— Your objective —
Nothing but a verbatim copy of the data, minus the images, should be returned.

— Exercise data —
━━━
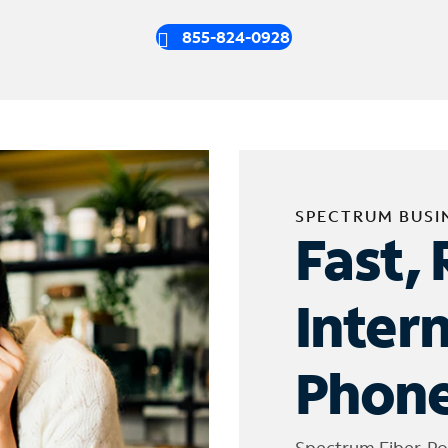
855-824-0928
SPECTRUM BUSI
Fast, 
Inter
Phone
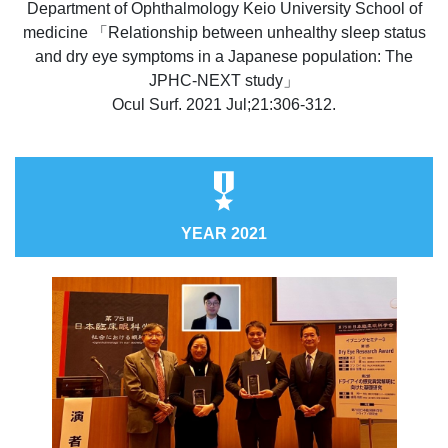
Department of Ophthalmology Keio University School of
medicine 「Relationship between unhealthy sleep status
and dry eye symptoms in a Japanese population: The
JPHC-NEXT study」
Ocul Surf. 2021 Jul;21:306-312.
YEAR 2021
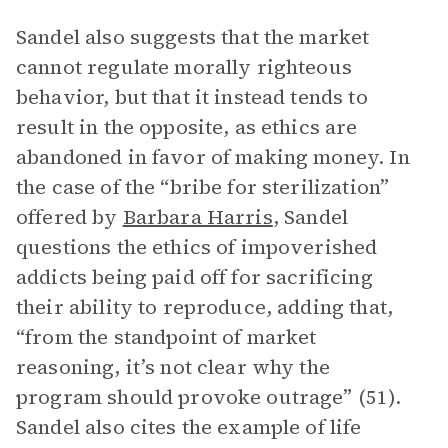
Sandel also suggests that the market
cannot regulate morally righteous
behavior, but that it instead tends to
result in the opposite, as ethics are
abandoned in favor of making money. In
the case of the “bribe for sterilization”
offered by
Barbara Harris
, Sandel
questions the ethics of impoverished
addicts being paid off for sacrificing
their ability to reproduce, adding that,
“from the standpoint of market
reasoning, it’s not clear why the
program should provoke outrage” (51).
Sandel also cites the example of life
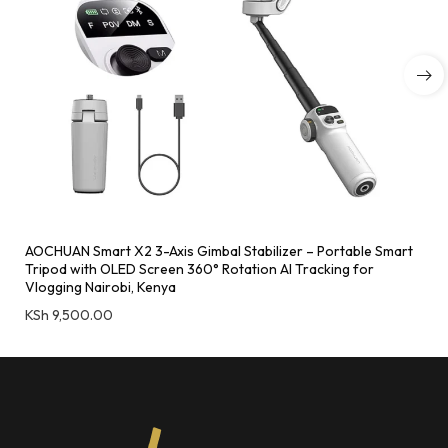
AOCHUAN Smart X2 3-Axis Gimbal Stabilizer – Portable Smart
Tripod with OLED Screen 360° Rotation AI Tracking for
Vlogging Nairobi, Kenya
KSh
9,500.00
━━━
— Answer for the task —
855-824-0928
SPECTRUM BUSI
Fast, 
Inter
Phone
Department of Ophthalmology Keio University School of
medicine 「Relationship between unhealthy sleep status
and dry eye symptoms in a Japanese population: The
JPHC-NEXT study」
Ocul Surf. 2021 Jul;21:306-312.
YEAR 2021
Sandel also suggests that the market
cannot regulate morally righteous
behavior, but that it instead tends to
result in the opposite, as ethics are
abandoned in favor of making money. In
the case of the “bribe for sterilization”
offered by
Barbara Harris
, Sandel
questions the ethics of impoverished
addicts being paid off for sacrificing
their ability to reproduce, adding that,
“from the standpoint of market
reasoning, it’s not clear why the
program should provoke outrage” (51).
Sandel also cites the example of life
AOCHUAN Smart X2 3-Axis Gimbal Stabilizer – Portable Smart
Tripod with OLED Screen 360° Rotation AI Tracking for
Vlogging Nairobi, Kenya
KSh
9,500.00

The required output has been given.